The yield spread does not show a technical pattern of the same quality as in the yield chart seen above, but I am interpreting the yield spread chart as showing an ascending triangle pattern. The pattern is derived by drawing a horizontal resistance level via the May 29, August 16, and September 3 highs, and by linking the July 23, and September 26 lows.

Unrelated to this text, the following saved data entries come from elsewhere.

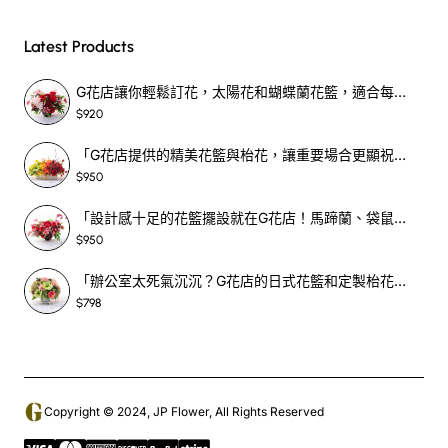
Latest Products
G花店讓你輕鬆訂花，太陽花和蝴蝶蘭花籃，適合每個重要時刻！-SF390
$920
「G花店提供的精美花籃與枱花，讓重要場合更顯祝賀與喜悅，適合各種用場！」-SF398
$950
「設計感十足的花籃擺設就在G花店！馬蹄蘭、袋鼠爪、罌粟花，為你的重大場合增光添彩！」-SF209
$950
「辦公室太死氣沉沉？G花店的日式花籃和定製枱花，為你帶來新鮮感！」-SF465
$798
Copyright © 2024, JP Flower, All Rights Reserved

The target is obtained by adding the difference between the July 23 low, and the horizontal resistance level, to the September 3 high, and by doing this, we derive a target of 3.73%, a level not too far away from the 2011 crisis level of 5.39%.

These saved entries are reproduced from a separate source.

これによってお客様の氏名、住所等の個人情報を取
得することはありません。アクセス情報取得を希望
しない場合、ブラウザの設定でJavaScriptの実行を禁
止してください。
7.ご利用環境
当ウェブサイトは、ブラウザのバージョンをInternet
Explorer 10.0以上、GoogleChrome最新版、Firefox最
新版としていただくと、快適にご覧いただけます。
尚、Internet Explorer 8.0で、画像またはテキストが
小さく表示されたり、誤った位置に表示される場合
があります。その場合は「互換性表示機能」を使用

Spread Italian – German Ten-year Government Bond Yields

Implications for the EURUSD

In late September, the EURUSD started to turn lower from about the 1.1750 level, as headlines about the Italian government’s intentions were picked up by mainstream media, and as the Italian government finally announced its plans.

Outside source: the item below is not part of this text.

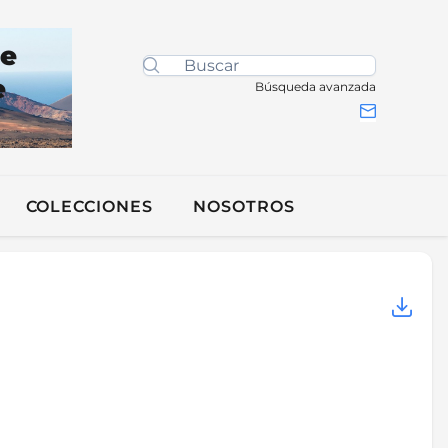
de
e
Búsqueda avanzada
COLECCIONES
NOSOTROS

A few days later, the EURUSD breached the multi-month range of 1.1506 – 1.1817. I turned bearish, following the break to the range, and I said I would remain bearish as long as the price traded below the breakout candle high at 1.1594. Since then the price corrected higher but sold off as projected, and today the price traded to a new monthly low.  As I suspect Italian government bond yields will continue to gain, I think this will further soften the Euro.

Going forward, I suspect that any retests of the breakdown level at 1.1506 will probably be met by sellers with stops just above Friday’s high of 1.1549, and their aims set on the August low of 1.13.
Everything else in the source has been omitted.